→ YOUR INSTRUCTIONS
In the listing that follows, locate the line containing "(теми, кто был" and the line containing "Bénéteau mieten mit oder ohne Führerschein". Retype exactly those two lines and every line between them, and nothing more.
—————
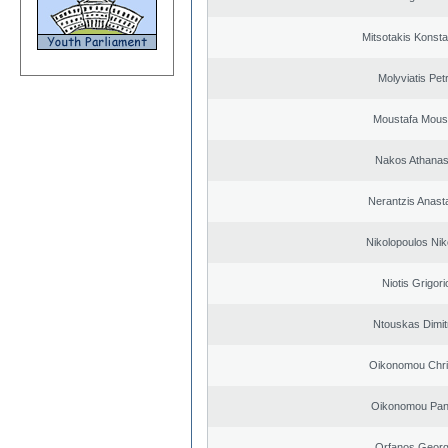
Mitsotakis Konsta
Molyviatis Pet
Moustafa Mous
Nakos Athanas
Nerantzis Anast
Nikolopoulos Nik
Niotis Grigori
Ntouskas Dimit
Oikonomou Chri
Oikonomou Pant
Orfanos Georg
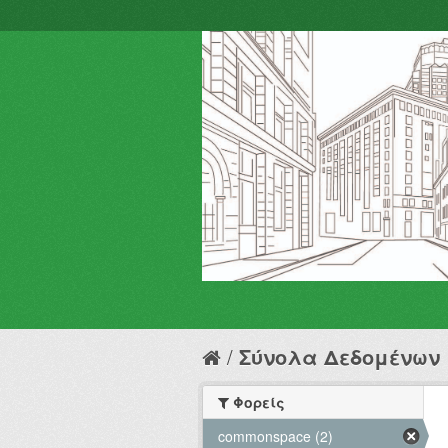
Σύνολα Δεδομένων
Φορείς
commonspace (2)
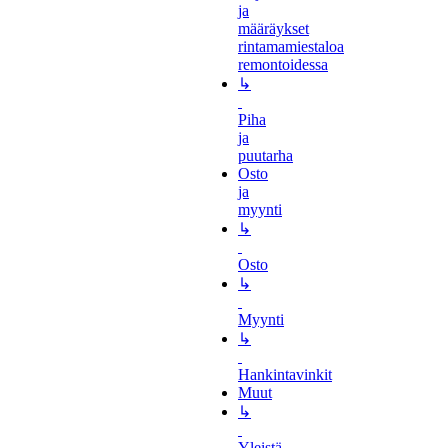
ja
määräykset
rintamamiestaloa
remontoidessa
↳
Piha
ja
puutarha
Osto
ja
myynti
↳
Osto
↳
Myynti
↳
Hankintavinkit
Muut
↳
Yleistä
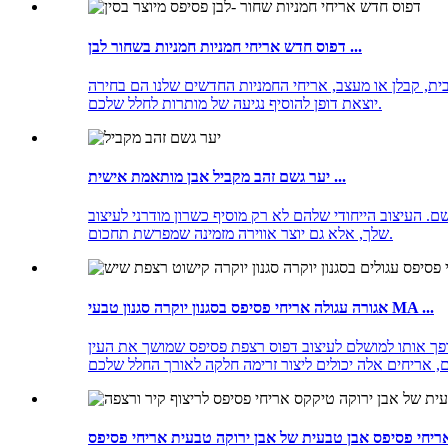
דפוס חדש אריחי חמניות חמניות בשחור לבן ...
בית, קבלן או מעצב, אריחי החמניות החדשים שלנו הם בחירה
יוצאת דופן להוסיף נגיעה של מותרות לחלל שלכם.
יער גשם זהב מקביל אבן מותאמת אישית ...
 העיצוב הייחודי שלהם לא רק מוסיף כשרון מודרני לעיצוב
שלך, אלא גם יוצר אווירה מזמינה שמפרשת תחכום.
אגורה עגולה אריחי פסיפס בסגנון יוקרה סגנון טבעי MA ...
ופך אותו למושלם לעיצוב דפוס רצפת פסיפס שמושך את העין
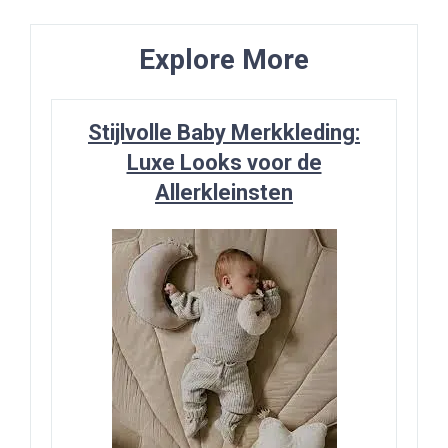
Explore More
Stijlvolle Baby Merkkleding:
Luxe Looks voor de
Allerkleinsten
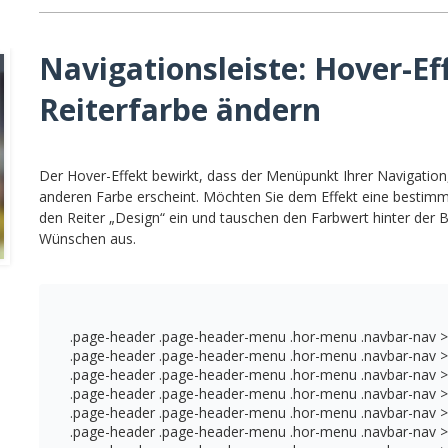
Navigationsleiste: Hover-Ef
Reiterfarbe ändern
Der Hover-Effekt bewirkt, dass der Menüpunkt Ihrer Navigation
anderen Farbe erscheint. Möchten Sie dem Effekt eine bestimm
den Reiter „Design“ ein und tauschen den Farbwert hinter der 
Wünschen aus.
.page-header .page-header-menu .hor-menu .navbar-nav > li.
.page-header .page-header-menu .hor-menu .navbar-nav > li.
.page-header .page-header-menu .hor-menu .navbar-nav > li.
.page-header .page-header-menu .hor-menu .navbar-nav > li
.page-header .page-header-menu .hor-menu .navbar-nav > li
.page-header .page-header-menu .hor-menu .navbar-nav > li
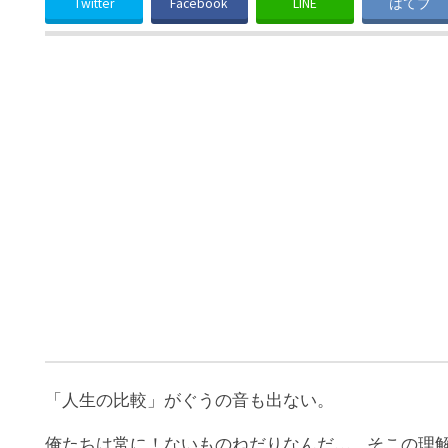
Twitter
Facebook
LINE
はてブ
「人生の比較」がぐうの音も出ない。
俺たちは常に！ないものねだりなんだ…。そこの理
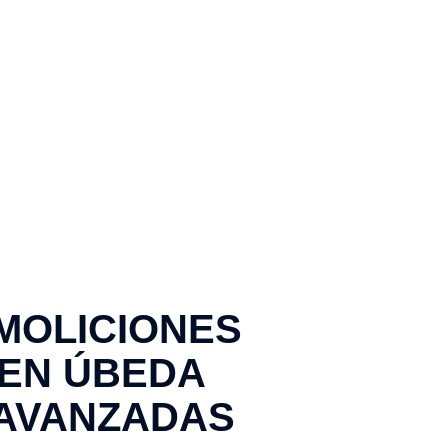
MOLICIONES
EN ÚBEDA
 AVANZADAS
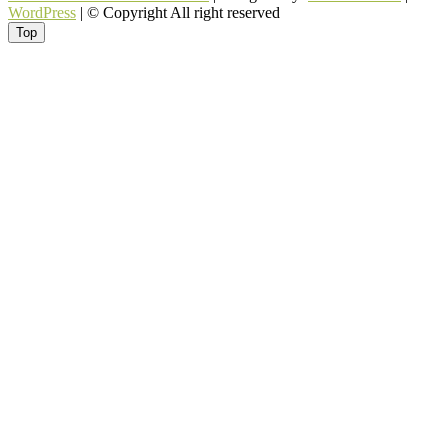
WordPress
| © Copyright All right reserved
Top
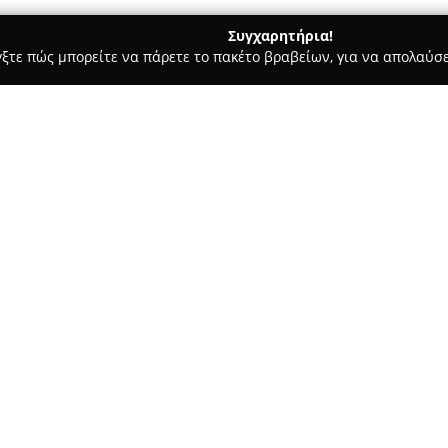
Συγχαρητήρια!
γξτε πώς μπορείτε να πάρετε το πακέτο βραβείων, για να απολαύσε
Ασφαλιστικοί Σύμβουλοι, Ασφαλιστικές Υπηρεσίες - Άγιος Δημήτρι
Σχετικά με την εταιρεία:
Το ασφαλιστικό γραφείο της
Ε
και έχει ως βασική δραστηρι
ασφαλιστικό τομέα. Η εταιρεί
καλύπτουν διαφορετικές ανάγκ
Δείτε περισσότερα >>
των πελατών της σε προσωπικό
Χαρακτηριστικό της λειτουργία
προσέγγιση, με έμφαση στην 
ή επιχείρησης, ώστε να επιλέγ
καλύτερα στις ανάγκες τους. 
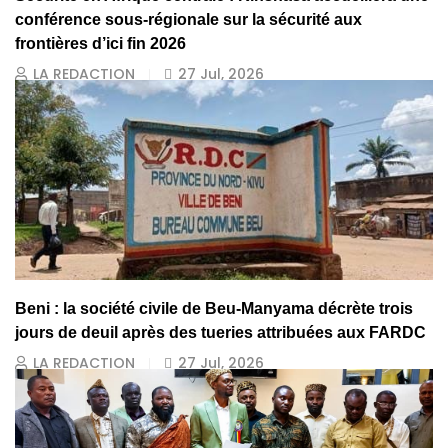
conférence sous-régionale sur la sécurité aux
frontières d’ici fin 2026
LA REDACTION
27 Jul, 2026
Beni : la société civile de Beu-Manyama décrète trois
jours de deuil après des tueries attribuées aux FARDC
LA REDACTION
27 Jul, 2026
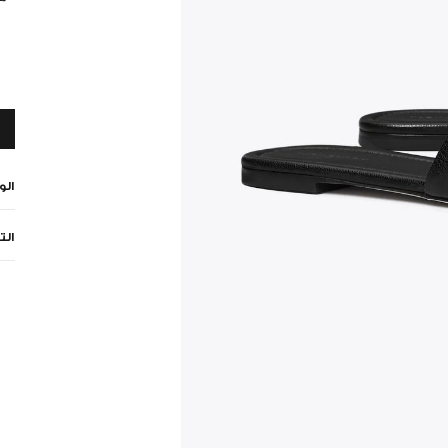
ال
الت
—————
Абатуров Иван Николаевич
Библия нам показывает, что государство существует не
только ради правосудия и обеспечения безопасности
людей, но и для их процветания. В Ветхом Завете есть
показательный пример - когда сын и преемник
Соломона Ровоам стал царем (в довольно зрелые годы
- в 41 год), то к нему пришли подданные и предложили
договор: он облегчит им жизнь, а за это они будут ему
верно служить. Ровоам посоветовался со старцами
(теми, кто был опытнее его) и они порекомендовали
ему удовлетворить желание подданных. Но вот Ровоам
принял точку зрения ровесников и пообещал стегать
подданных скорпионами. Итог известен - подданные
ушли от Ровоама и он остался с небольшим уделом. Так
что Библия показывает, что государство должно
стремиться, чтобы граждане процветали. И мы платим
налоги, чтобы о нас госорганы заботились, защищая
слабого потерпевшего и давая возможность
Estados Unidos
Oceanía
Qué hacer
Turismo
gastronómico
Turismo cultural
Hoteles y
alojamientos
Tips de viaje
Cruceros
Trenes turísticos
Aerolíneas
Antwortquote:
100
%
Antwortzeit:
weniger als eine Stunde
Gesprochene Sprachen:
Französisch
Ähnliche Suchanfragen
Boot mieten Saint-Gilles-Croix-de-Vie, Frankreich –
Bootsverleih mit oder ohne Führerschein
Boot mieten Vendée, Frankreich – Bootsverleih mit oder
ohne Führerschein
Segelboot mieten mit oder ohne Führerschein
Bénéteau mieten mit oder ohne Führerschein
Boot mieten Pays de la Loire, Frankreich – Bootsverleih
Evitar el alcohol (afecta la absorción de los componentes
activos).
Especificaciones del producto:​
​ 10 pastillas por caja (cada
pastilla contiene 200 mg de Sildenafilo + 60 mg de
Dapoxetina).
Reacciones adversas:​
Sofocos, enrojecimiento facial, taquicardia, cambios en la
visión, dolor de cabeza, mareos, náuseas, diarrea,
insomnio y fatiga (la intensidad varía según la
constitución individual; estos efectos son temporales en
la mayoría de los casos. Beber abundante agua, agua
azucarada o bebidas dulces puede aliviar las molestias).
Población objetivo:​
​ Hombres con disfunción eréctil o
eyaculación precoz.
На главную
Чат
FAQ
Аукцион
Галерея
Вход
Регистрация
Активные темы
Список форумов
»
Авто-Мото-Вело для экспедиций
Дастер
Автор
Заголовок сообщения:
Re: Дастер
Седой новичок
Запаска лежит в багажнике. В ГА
—————
→ EXERCISE ANSWER
(теми, кто был опытнее его) и они порекомендовали
ему удовлетворить желание подданных. Но вот Ровоам
принял точку зрения ровесников и пообещал стегать
подданных скорпионами. Итог известен - подданные
ушли от Ровоама и он остался с небольшим уделом. Так
что Библия показывает, что государство должно
стремиться, чтобы граждане процветали. И мы платим
налоги, чтобы о нас госорганы заботились, защищая
слабого потерпевшего и давая возможность
Estados Unidos
Oceanía
Qué hacer
Turismo
gastronómico
Turismo cultural
Hoteles y
alojamientos
Tips de viaje
Cruceros
Trenes turísticos
Aerolíneas
Antwortquote:
100
%
Antwortzeit:
weniger als eine Stunde
Gesprochene Sprachen:
Französisch
Ähnliche Suchanfragen
Boot mieten Saint-Gilles-Croix-de-Vie, Frankreich –
Bootsverleih mit oder ohne Führerschein
Boot mieten Vendée, Frankreich – Bootsverleih mit oder
ohne Führerschein
Segelboot mieten mit oder ohne Führerschein
Bénéteau mieten mit oder ohne Führerschein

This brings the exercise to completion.